En Barcelona, su Rolls Royce dorado -una de las pocas pertenencias que trajo de EEUU- solía estar aparcado a las puertas del Ritz, en la Gran Via, y los paseantes se paraban para admirar la matrícula del estado de Nevada con su nombre: CUGAT. Qué excéntrico. Cugat ya era entonces un ídolo sin edad y muchos se acercaban a saludarle. Seguidores, periodistas, músicos en ciernes, cinéfilos, empresarios: todos querían conocer a Cugat para arrancarle una anécdota, una caricatura, un par de millones de pesetas para montar un espectáculo o un casino en Eivissa.

Cugat se prestaba al juego con alegría. Había vuelto precisamente para eso. Olvidado en EEUU, lejos de los escenarios, aquí había recuperado ese estado de ánimo que se alimenta de los focos, el autobombo y la memoria feliz. Había aparecido en TV-3 y en el Un, dos, tres de Chicho Ibáñez Serrador. Había apadrinado a la joven cantante Nina y Javier Gurruchaga le había montando un gran homenaje musical en TVE.

Una caricatura andante

Ese Cugat que la gente recuerda ahora era una caricatura andante, un autorretrato como los que había dibujado toda su vida, con el peluquín, una pipa sin tabaco, el traje impecable, un bastón, acaso un chihuahua en su regazo. También con esa sonrisa inmutable, un toque de bribonería simpática y un acento estrambótico a la hora de describir sus amigos y mujeres en Hollywood, Nueva York o Las Vegas: Abbe Lane, Frank Sinatra, Rita Hayworth, Al Capone... Nombres que salían de su boca, con su acento macarrónico en todas las lenguas que dominaba, y se convertían al instante en glamur sonoro.
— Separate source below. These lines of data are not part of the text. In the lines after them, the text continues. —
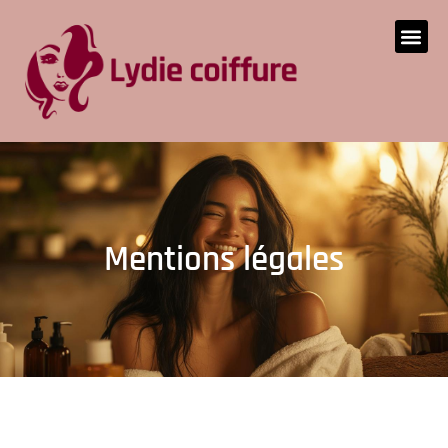
Mentions légales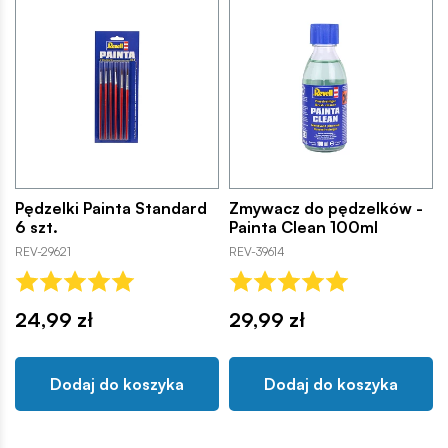
Pędzelki Painta Standard
Zmywacz do pędzelków -
6 szt.
Painta Clean 100ml
REV-29621
REV-39614
24,99 zł
29,99 zł
Dodaj do koszyka
Dodaj do koszyka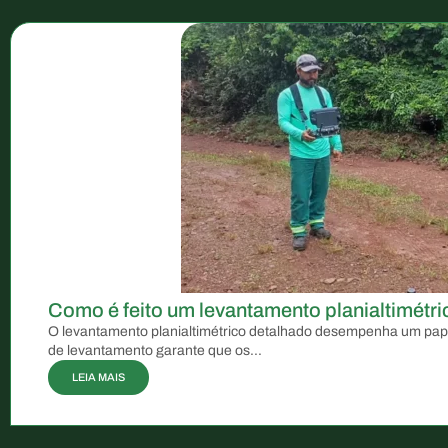
Como é feito um levantamento planialtimétri
O levantamento planialtimétrico detalhado desempenha um papel 
de levantamento garante que os...
LEIA MAIS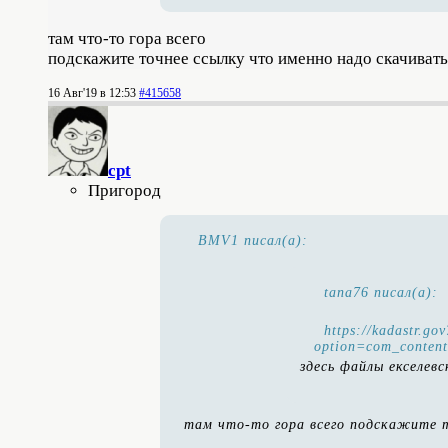
там что-то гора всего
подскажите точнее ссылку что именно надо скачивать
16 Авг'19 в 12:53
#415658
cpt
Пригород
BMV1 писал(а):
tana76 писал(а):
https://kadastr.go
option=com_conten
здесь файлы екселев
там что-то гора всего подскажите т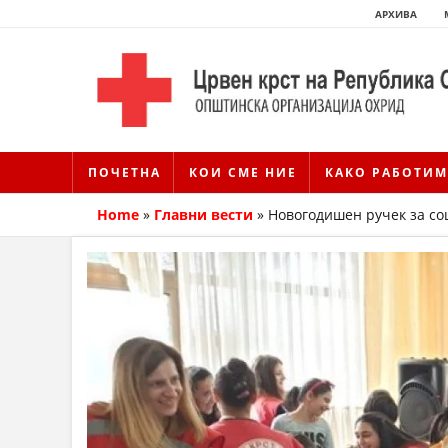
АРХИВА
ПОЧЕТНА
КОИ СМЕ НИЕ
КАКО РАБОТИМ
Home
»
Главни вести
»
Новогодишен ручек за со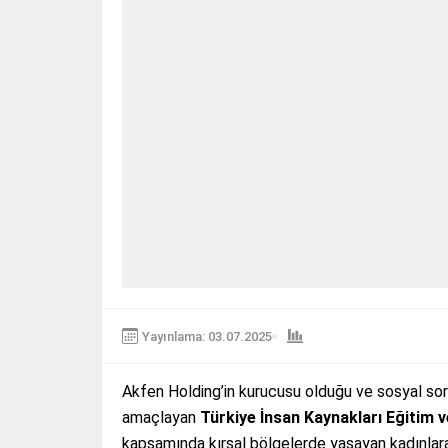
Yayınlama: 03.07.2025
Akfen Holding’in kurucusu olduğu ve sosyal sor
amaçlayan
Türkiye İnsan Kaynakları Eğitim v
kapsamında kırsal bölgelerde yaşayan kadınlar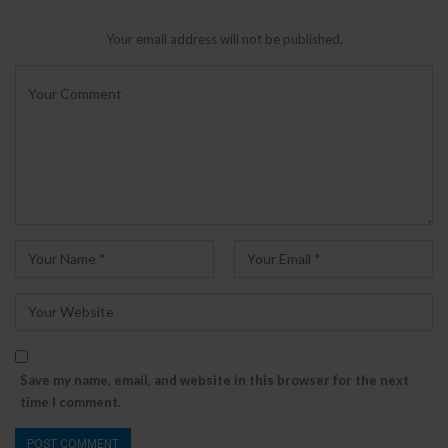
Your email address will not be published.
Save my name, email, and website in this browser for the next
time I comment.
En Estados Unidos, Xavier Cugat -Cugie, Mr X, El rey de la rumba- fue todo eso y mucho más, fue una figura de primer nivel en la cultura popular durante más de 40 años. Un pionero de los salones de baile, de las actuaciones musicales en la radio y en la televisión. Un actor que conquistó Hollywood con su orquesta de ritmos latinos. ¿Recuerdan esos ballets acuáticos en las películas de Esther Williams? Pues ahí, junto a la piscina, estaba Cugat con su orquesta, igual que acompañando a Fred Astaire o a Rita Hayworth en otras cintas. Su música fue tan popular en los años 50 que le llevó a viajar a medio mundo. De los 365 días al año, actuaba más de 300. El resto, parecería, los dedicaba a grabar discos y conquistar nuevos amores.

Nacido con el siglo XX

La inquietud viajera le acompañó toda su vida. Nacido en Girona con el siglo, el 1 de enero de 1900, su familia emigró cuando él tenía 5 años. Su destino fue La Habana. Frente a su casa estaba la tienda de un luthier valenciano que fabricaba violines. El niño Cugat se pasaba las tardes ahí y sus padres terminaron por regalarle un violín. Su dedicación y el empuje de su padre, un visionario, le llevaron a ser un niño prodigio. A los 12 años tocaba en la Orquesta Nacional de La Habana. A los 15 la familia se mudó a Nueva York. Era la época de más ebullición: italianos, irlandeses, asiáticos y judíos del centro de Europa, todos llegaban buscando el sueño americano.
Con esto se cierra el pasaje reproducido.